Budget impact of a program for safely reducing caesarean sections in Canada
Introduction
Considering the increasing growth in health care costs, and the budgetary constraints in many countries, it seems crucial to analyze technologies or procedures with a probable margin of inefficiency that may have a significant impact on budgets (Kneebone, 2016). Giving birth is the most common reason for hospitalization in developed countries (Torio and Andrews, 2006, Canadian Institute for Health Information, 2017). In Canada, vaginal births and CS accounted for 15% of all inpatient hospitalizations, and represents, in the aggregate, one of the most costly conditions for inpatient hospital care (Canadian Institute for Health Information, 2017). In 2015, more than one in four births in hospital was by CS, an increase of nearly 10% since 1995 (Canadian Institute for Health Information, 2015). The rapid increase in the rate of CS births without evidence of concomitant decreases in maternal or neonatal morbidity raises concerns that CS is overused (Gregory et al., 2012). Because of potential harm to mother and baby associated with medically unnecessary CS (Moore et al., 2014), and given that CS can be up to 45% more expensive than a vaginal birth (Halpern, 2009), improvements could be made to enhance efficiency.

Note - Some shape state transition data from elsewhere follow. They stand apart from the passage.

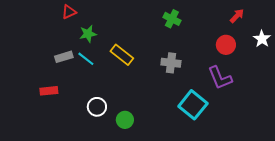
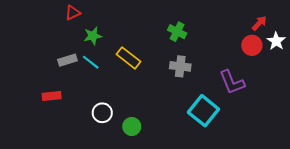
red arrow: (237, 16) -> (259, 23), moved
green cross: (172, 19) -> (177, 32), moved
red circle: (226, 45) -> (252, 45), moved

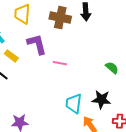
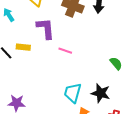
yellow rectangle: (11, 56) -> (23, 47), moved, turned -40

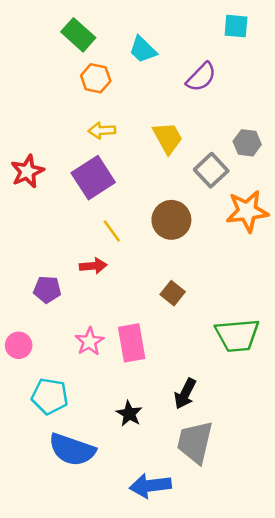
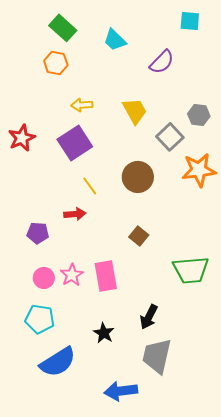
orange hexagon: (96, 78) -> (56, 63), moved
pink circle: (19, 345) -> (44, 278), moved
blue semicircle: (72, 450) -> (58, 362), turned -51

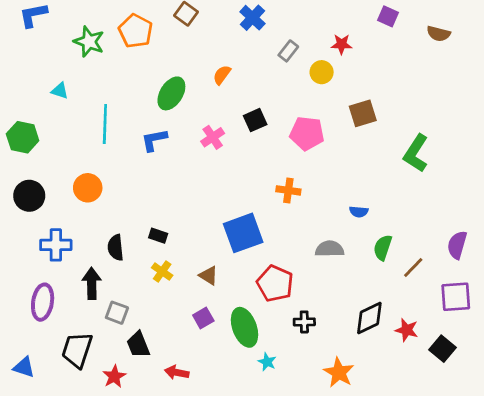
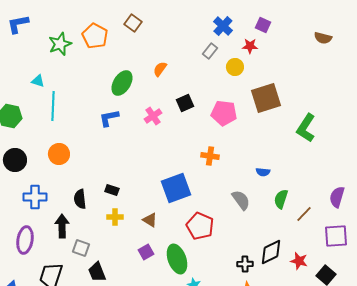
purple square: (388, 16) -> (263, 25), moved
blue cross: (252, 18) -> (223, 26), moved
green star: (89, 42) -> (60, 44), turned 30
brown square: (363, 113) -> (266, 98), size x1.4
cyan line: (105, 124) -> (53, 106), moved
gray semicircle: (330, 249) -> (241, 200), turned 55
yellow cross: (162, 271) -> (115, 217), turned -35
black cross: (304, 322) -> (245, 264), moved

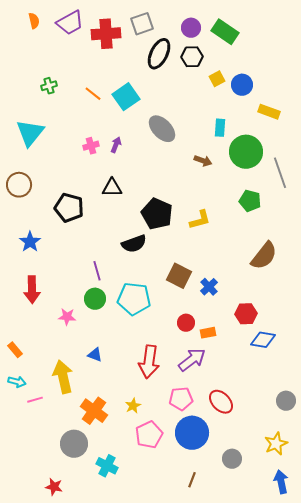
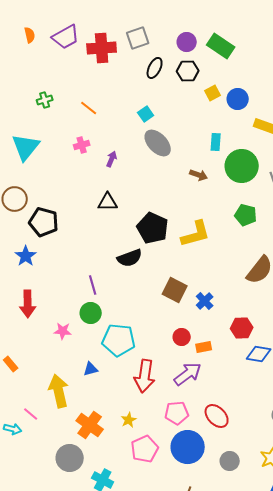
black ellipse: (159, 54) -> (155, 68), size x0.7
cyan square: (126, 97) -> (146, 114), moved, size x0.6
pink cross: (91, 146) -> (82, 145), moved
black pentagon: (69, 208) -> (44, 222), moved
yellow L-shape: (200, 220) -> (196, 234), size x1.4
cyan pentagon: (134, 299) -> (119, 340), moved
blue triangle: (95, 355) -> (91, 369), turned -35
cyan arrow: (17, 382) -> (13, 429), moved
pink line: (35, 400) -> (31, 414), turned 56
gray circle: (232, 459) -> (230, 461), moved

In response to the rise in CS rates across Canada, in 2008 the Society of Obstetricians and Gynaecologists (SOGC) released a joint policy statement aimed at reducing unnecessary CS and promoting normal childbirth whenever possible (OECD, 2014). However, these recommendations have remained quite general and decisions to opt for CS continue to be discretionary and often based on non-medical factors (Chaillet et al., 2015). The QUARISMA project was designed to make progress in this area (Johri et al., 2017). It was a randomised controlled trial to reduce the rate of CS with self-assessment of practice by peers. The project hypothesises that poor adherence to clinical practice guidelines (CPGs) plays a key role in the rising CS rate. The QUARISMA program results suggest that a multifaceted intervention with clinical audit, feedback activities and best practice implementation may contribute to a small to moderate reduction in the overall cesarean delivery rate, with a marked reduction in low-risk women, and an overall improvement in neonatal outcomes (Garattini and van de Vooren, 2011). Furthermore, the cost-effectiveness analysis showed that the intervention resulted in important cost savings from a health care payer perspective (Sullivan et al., 2014).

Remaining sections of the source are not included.